* WORK TO BE COMPLETED:
Repeat each record that follows, keeping it identical.

* DATA UNDER STUDY:
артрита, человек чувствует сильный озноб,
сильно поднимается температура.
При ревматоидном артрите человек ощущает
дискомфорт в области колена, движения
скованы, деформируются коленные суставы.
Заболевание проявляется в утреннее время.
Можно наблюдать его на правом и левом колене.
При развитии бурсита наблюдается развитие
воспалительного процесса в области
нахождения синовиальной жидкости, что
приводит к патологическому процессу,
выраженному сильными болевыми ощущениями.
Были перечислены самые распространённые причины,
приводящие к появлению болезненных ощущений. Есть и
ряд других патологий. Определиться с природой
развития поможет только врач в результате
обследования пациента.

* EXPECTED OUTPUT:
артрита, человек чувствует сильный озноб,
сильно поднимается температура.
При ревматоидном артрите человек ощущает
дискомфорт в области колена, движения
скованы, деформируются коленные суставы.
Заболевание проявляется в утреннее время.
Можно наблюдать его на правом и левом колене.
При развитии бурсита наблюдается развитие
воспалительного процесса в области
нахождения синовиальной жидкости, что
приводит к патологическому процессу,
выраженному сильными болевыми ощущениями.
Были перечислены самые распространённые причины,
приводящие к появлению болезненных ощущений. Есть и
ряд других патологий. Определиться с природой
развития поможет только врач в результате
обследования пациента.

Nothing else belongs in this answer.